(Saved entries)
========
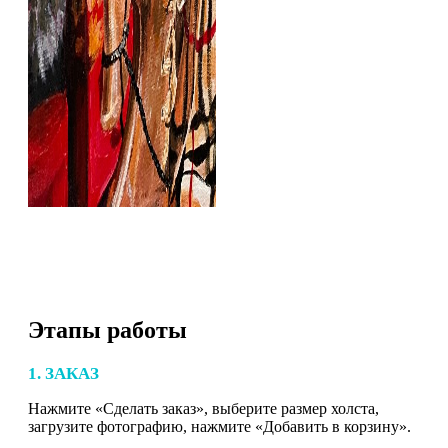
Этапы работы
1. ЗАКАЗ
Нажмите «Сделать заказ», выберите размер холста,
загрузите фотографию, нажмите «Добавить в корзину».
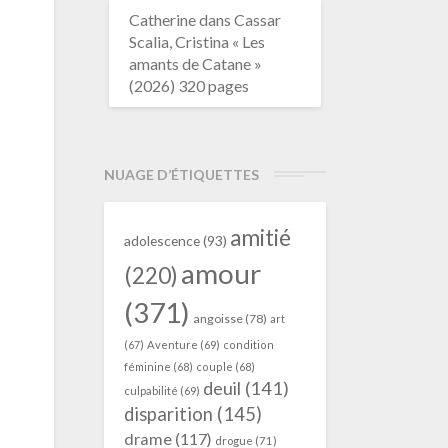
Catherine
dans
Cassar
Scalia, Cristina « Les
amants de Catane »
(2026) 320 pages
NUAGE D’ÉTIQUETTES
amitié
adolescence
(93)
amour
(220)
(371)
angoisse
(78)
art
(67)
Aventure
(69)
condition
féminine
(68)
couple
(68)
deuil
(141)
culpabilité
(69)
disparition
(145)
drame
(117)
drogue
(71)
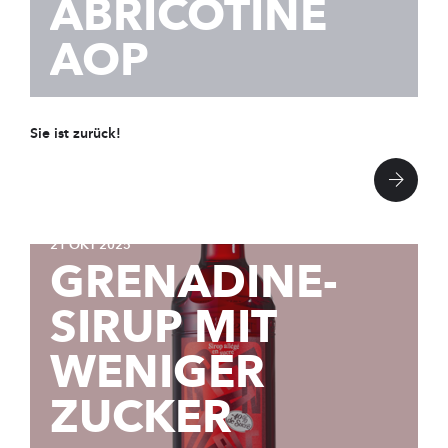
ABRICOTINE
AOP
Sie ist zurück!
21 OKT 2025
GRENADINE-
SIRUP MIT
WENIGER
ZUCKER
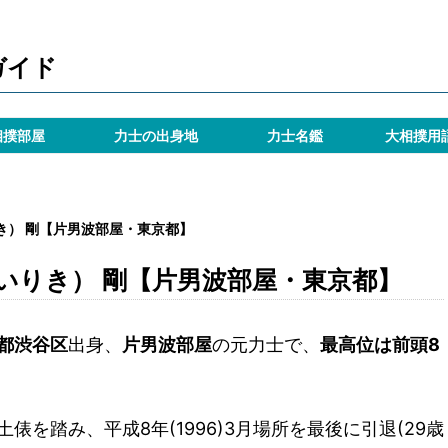
ガイド
相撲部屋
力士の出身地
力士名鑑
大相撲用
き） 剛【片男波部屋・東京都】
いりき） 剛【片男波部屋・東京都】
都渋谷区
出身、
片男波部屋
の元力士で、
最高位は前頭8
初土俵を踏み、平成8年(1996)3月場所を最後に引退(29歳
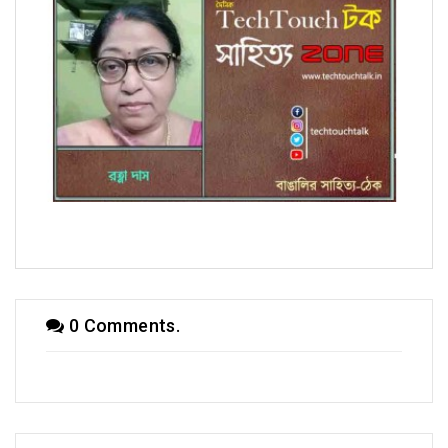
অণুগল্পে রত্না দাস
0 Comments.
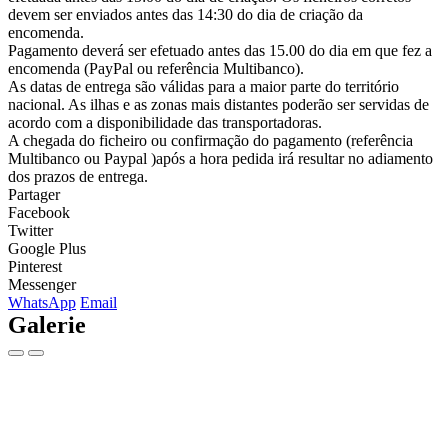
devem ser enviados antes das 14:30 do dia de criação da
encomenda.
Pagamento deverá ser efetuado antes das 15.00 do dia em que fez a
encomenda (PayPal ou referência Multibanco).
As datas de entrega são válidas para a maior parte do território
nacional. As ilhas e as zonas mais distantes poderão ser servidas de
acordo com a disponibilidade das transportadoras.
A chegada do ficheiro ou confirmação do pagamento (referência
Multibanco ou Paypal )após a hora pedida irá resultar no adiamento
dos prazos de entrega.
Partager
Facebook
Twitter
Google Plus
Pinterest
Messenger
WhatsApp
Email
Galerie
========
EXERCISE DETAILS:
If a line of the records above holds the word "entrega", show it.

REPLY:
As datas de entrega são válidas para a maior parte do território
dos prazos de entrega.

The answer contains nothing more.